NikolayL · December 30, 2022, 5:43pm

Very tiny model with two convolutions hangs on loss.backward() call.

UNet(
  (down_path): ModuleList(
    (0): UNetConvBlock(
      (block): Conv2d(3, 2, kernel_size=(3, 3), stride=(1, 1), padding=(1, 1))
    )
  )
  (last): Conv2d(2, 13, kernel_size=(1, 1), stride=(1, 1))
)

Snippet from stacktrace in GDB:

#0  0x00007fca0afed99f in __GI___poll (fds=0x7fc9ebbd0040, nfds=1, timeout=5000) at ../sysdeps/unix/sysv/linux/poll.c:29

It’s reproduced on torch with CPU only, GPU one works fine.

The batch size is also important.
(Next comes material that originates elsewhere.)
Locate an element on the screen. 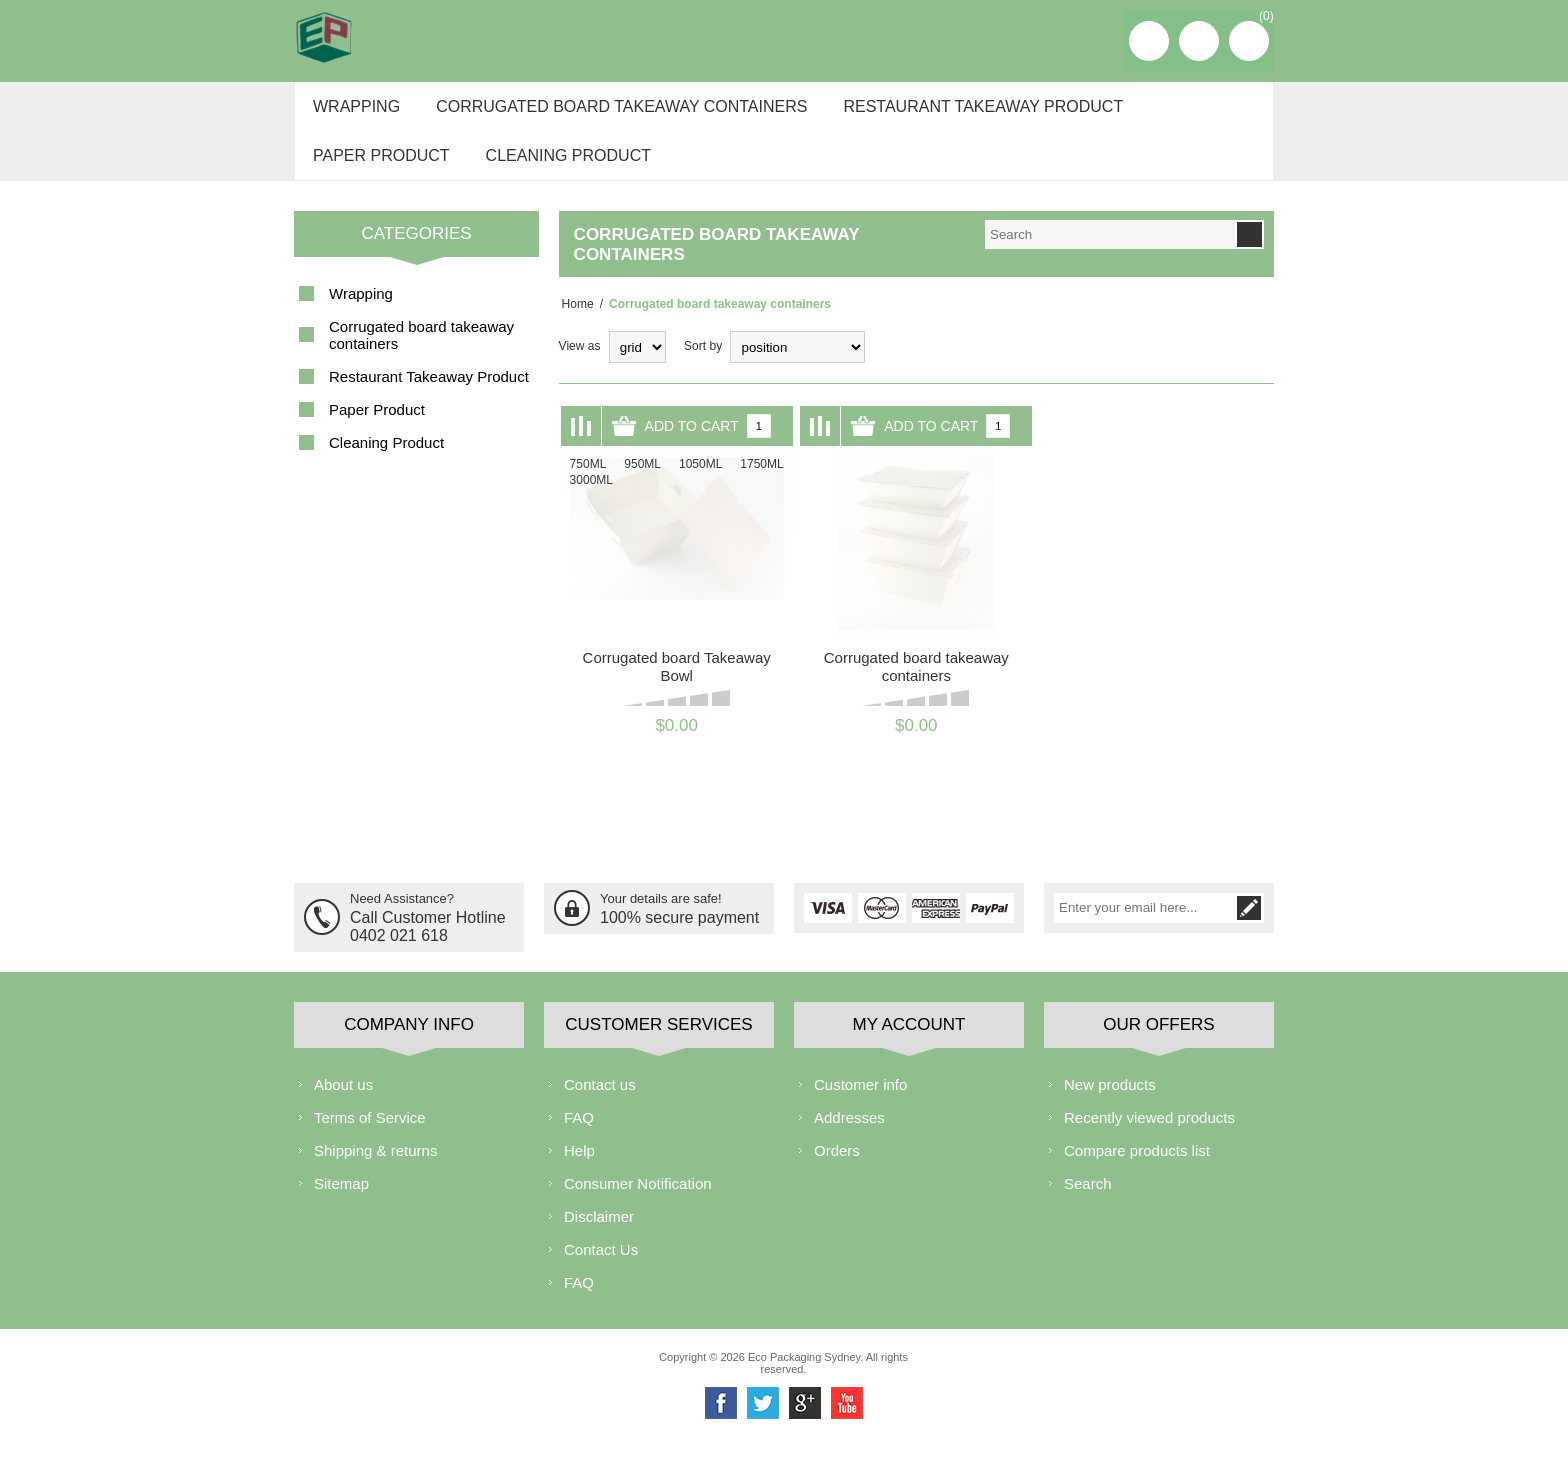  Sitemap is located at coordinates (341, 1202).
No hang with batch size = 1, but freezes with batch size = 4.
Profiling of the script for different batches shows different implementation called:
No hang with _slow_conv2d_forward and aten::_slow_conv2d_backward.
Hang happens with aten::mkldnn_convolution, aten::convolution_backward.

Snapshot of reproducing script:

def main():
    train_set = MockDataset()
    train_loader = DataLoader(train_set, batch_size=4, num_workers=1, drop_last=True)
    model = UNet(n_classes=13)
    print(model)
    device = 'cpu'
    model.to(device)
    optimizer = SGD(model.parameters(), lr=1e-3)
    for epoch in range(1):
        model.train()
        for step, batch_data in enumerate(train_loader):
            inputs = batch_data[0].to(device)
            labels = batch_data[1].to(device)
            optimizer.zero_grad()
            outputs = model(inputs)
            print(outputs.shape, labels.shape)
            loss = nn.CrossEntropyLoss()(outputs, labels)
            print(f"\nBefore HANG {loss}\n")
            loss.backward()
            print("\nAFTER HANG\n")

CPU: Intel(R) Core™ i9-10980XE CPU @ 3.00GHz (can’t reproduce on Intel(R) Core™ i9-10920X CPU @ 3.50GHz)
Ubuntu 20.04
Python 3.8.10
torch==1.13.1+cpu
torchvision==0.14.1+cpu

minimal reproducer for hang on backward · GitHub

ptrblck · December 30, 2022, 9:56pm

Thanks for reporting this issue! Could you create another issue on GitHub so that MKL devs could take a look at it and try to reproduce it?
I’ve checked a few nodes I can lease but couldn’t find any with an i9-10980XE CPU and thus cannot reproduce the hang.

NikolayL · December 31, 2022, 11:11am

Thank you for trying!
I’ve created the issue on GitHub: The backward call hangs on Torch for CPU · Issue #91547 · pytorch/pytorch · GitHub
Didn’t mention that the issue is reproduced in the docker when the python script is launched in this way:

sh -c "(script.sh > log.txt 2>&1; wait)" >&- 2>&- &

Content of the script.sh:

#!/bin/bash -xe
. venv/bin/activate
python3 main.py

Added it to description.

NikolayL · March 16, 2023, 10:31am

The reason of the hang is described here: The backward call hangs on Torch for CPU · Issue #91547 · pytorch/pytorch · GitHub
OMP_THREAD_LIMIT should set to a number equal to or larger than OMP_NUM_THREADS to avoid the hanging issue.